Enterprises pay for outcomes: An agent processing a customer service ticket end-to-end generates revenue scaled to the outcome, not the seat.
Inference is the new labor: Every step (reasoning, tool calling, evaluating) consumes compute.
Value Capture: The platform captures the delta between the workflow value ($50 of labor) and the inference cost ($5 of compute).
This is why massive infrastructure investment doesn’t seem to make economic sense without visible software revenue today.
The potential revenue to justify this spending doesn’t come from selling better software. It comes from capturing value directly from labor markets through autonomous workflow completion, with compute revenue flowing to the infrastructure layer.
Traditional enterprise software repricing only makes sense through Orchestration Economics.
As these discontinuity pieces come into place, the market is trying to reprice companies based on their architectural fitness for autonomous orchestration vs. human-mediated usage. The market isn’t confused about software’s future: It is executing ruthlessly efficient selection based on structural fitness for the post-rupture environment. Or at least it is trying to.
Convergence to Exponential
Here are the trillion-dollar questions you want answered: How fast does this exponential world arrive? How quickly does enterprise deployment cross from 23% scaling to majority adoption? Will that be in 6 months or 10 years? Or...?
Here is the truth: Nobody knows. Sorry.
Discontinuity is not a linear process. I did warn you at the very start.
However, remember the 4 signals: infrastructure, capability, economics, and adoption.
What to watch for now is how each of these is advancing and converging.

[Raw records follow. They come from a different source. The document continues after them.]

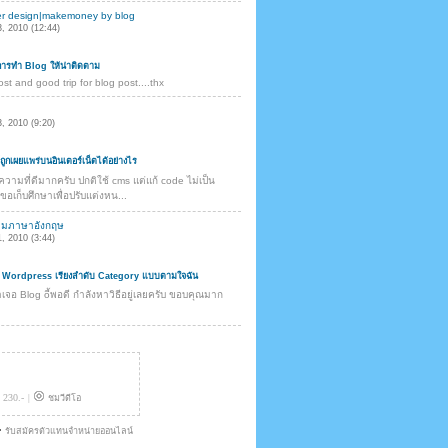
er design|makemoney by blog
, 2010 (12:44)
การทำ Blog ให้น่าติดตาม
ost and good trip for blog post....thx
, 2010 (9:20)
์ถูกเผยแพร่บนอินเตอร์เน็ตได้อย่างไร
ความที่ดีมากครับ ปกติใช้ cms แต่แก้ code ไม่เป็น
ขอเก็บศึกษาเพื่อปรับแต่งหน...
มภาษาอังกฤษ
, 2010 (3:44)
 Wordpress เรียงลำดับ Category แบบตามใจฉัน
จอ Blog oี้พอดี กำลังหาวิธีอยู่เลยครับ ขอบคุณมาก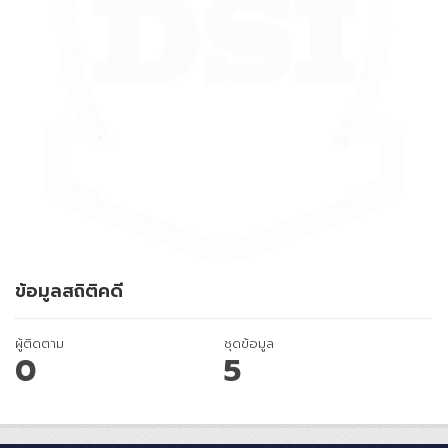
ข้อมูลสถิติคดี
ผู้ติดตาม
ชุดข้อมูล
0
5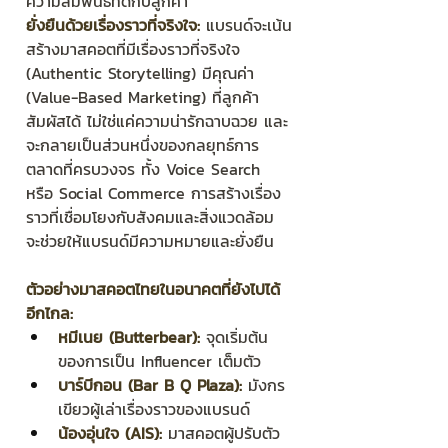
ความสัมพันธ์ที่ดีกับลูกค้า
ยั่งยืนด้วยเรื่องราวที่จริงใจ:
 แบรนด์จะเน้น
สร้างมาสคอตที่มีเรื่องราวที่จริงใจ 
(Authentic Storytelling) มีคุณค่า 
(Value-Based Marketing) ที่ลูกค้า
สัมผัสได้ ไม่ใช่แค่ความน่ารักฉาบฉวย และ
จะกลายเป็นส่วนหนึ่งของกลยุทธ์การ
ตลาดที่ครบวงจร ทั้ง Voice Search 
หรือ Social Commerce การสร้างเรื่อง
ราวที่เชื่อมโยงกับสังคมและสิ่งแวดล้อม 
จะช่วยให้แบรนด์มีความหมายและยั่งยืน
ตัวอย่างมาสคอตไทยในอนาคตที่ยังไปได้
อีกไกล:
หมีเนย (Butterbear):
 จุดเริ่มต้น
ของการเป็น Influencer เต็มตัว
บาร์บีกอน (Bar B Q Plaza):
 มังกร
เขียวผู้เล่าเรื่องราวของแบรนด์
น้องอุ่นใจ (AIS):
 มาสคอตผู้ปรับตัว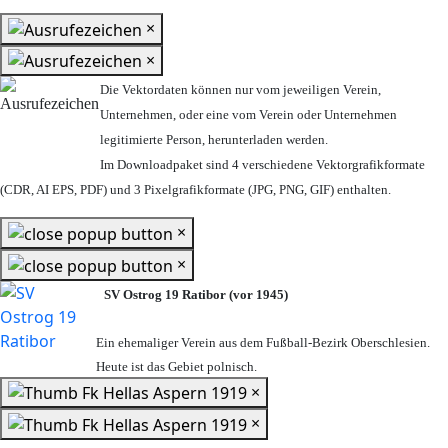
×
×
Die Vektordaten können nur vom jeweiligen Verein,
Unternehmen,
oder eine vom Verein oder Unternehmen
legitimierte Person,
herunterladen werden.
Im Downloadpaket sind 4 verschiedene Vektorgrafikformate
(CDR, AI EPS, PDF) und 3 Pixelgrafikformate (JPG, PNG, GIF) enthalten.
×
×
SV Ostrog 19 Ratibor (vor 1945)
Ein ehemaliger Verein aus dem Fußball-Bezirk Oberschlesien.
Heute ist das Gebiet polnisch.
×
×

As we see with the Coding Wedge, this is where the exponential effects start to appear.
Of course, there are clues within these clues that we can track that will offer ongoing insight:
- Progress in multi-modality: Handling text, images, audio, video, and more simultaneously enables more human-like autonomy, boosting agentic systems’ ability to tackle complex enterprise tasks like financial analysis or customer service. This could accelerate AI adoption if scaled in 6-18 months via open-source advancements.
- MCP adoption: While there are no recent stats on MCP adoption, widespread MCP use could push majority adoption in 1-2 years by minimizing friction. Several indicators (and notably remote server growth) suggest that MCP could become the integration standard (MCP-driven tools for code migration, QA, and support ticket triage lead to significant cost reductions). To date, security gaps are still holding MCP back from enterprise adoption.

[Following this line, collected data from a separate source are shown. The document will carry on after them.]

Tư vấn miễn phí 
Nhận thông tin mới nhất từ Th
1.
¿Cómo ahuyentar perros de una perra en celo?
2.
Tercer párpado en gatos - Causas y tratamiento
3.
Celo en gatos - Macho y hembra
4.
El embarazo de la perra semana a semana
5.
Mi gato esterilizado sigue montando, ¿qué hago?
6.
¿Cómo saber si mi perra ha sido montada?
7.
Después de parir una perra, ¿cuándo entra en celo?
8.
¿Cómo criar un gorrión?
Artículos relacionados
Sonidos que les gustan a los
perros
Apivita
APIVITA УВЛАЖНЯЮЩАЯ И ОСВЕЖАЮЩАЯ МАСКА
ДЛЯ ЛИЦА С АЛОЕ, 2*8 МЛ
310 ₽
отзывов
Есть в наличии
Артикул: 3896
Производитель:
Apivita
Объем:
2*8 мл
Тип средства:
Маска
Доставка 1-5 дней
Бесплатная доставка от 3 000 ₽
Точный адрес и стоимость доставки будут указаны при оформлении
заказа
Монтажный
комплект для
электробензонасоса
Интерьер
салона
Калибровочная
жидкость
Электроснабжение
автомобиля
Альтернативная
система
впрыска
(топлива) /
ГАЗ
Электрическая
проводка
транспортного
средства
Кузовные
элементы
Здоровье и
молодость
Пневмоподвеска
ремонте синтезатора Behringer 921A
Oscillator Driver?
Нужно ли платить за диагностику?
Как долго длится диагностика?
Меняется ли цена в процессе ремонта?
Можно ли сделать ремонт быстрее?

- Inference Scaling: A hot topic at the moment. Even as inference costs drop, everyone is trying to figure out how to optimize systems (via hardware and software) even more to eventually deploy autonomous agents on the scale needed to make the economics work. There are limitless ways to attack this problem, but figuring it out will be another step toward acceleration.
What is clear is that early adopters in software engineering are demonstrating unit economics advantages. The question is whether capability improvement pace (making agents reliable across more domains) outstrips enterprise risk tolerance evolution (willingness to deploy autonomous AI).

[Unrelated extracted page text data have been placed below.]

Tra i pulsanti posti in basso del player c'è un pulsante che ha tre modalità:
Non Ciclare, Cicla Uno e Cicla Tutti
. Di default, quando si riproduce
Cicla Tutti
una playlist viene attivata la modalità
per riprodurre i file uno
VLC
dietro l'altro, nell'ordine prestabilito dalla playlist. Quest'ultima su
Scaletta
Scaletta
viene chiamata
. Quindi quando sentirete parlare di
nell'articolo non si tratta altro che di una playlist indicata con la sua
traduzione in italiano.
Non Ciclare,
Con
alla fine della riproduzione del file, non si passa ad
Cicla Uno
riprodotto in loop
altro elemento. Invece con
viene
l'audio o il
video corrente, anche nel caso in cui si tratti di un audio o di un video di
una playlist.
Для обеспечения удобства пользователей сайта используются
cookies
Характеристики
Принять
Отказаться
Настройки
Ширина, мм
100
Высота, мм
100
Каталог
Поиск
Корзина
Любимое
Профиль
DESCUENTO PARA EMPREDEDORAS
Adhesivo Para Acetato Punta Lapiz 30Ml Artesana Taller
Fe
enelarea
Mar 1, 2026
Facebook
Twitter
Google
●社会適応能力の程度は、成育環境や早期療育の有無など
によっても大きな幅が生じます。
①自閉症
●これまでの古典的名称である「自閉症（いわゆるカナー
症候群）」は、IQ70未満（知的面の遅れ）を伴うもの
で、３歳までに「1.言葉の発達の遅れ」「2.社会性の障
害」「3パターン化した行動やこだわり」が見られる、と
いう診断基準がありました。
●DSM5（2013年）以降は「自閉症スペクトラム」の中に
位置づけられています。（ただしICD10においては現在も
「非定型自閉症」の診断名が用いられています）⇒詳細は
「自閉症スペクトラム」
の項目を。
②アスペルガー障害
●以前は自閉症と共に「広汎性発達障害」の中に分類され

In the end, based on the pattern of every previous technological discontinuity, this phase will feel like it is playing out painfully slowly. And then, just as doubt peaks, it will accelerate to a blistering pace, unleashing change at a shocking rate, much faster than skeptics would have thought possible.
This will happen just as infrastructure meets capability meets economics meets adoption, and selection pressure intensifies.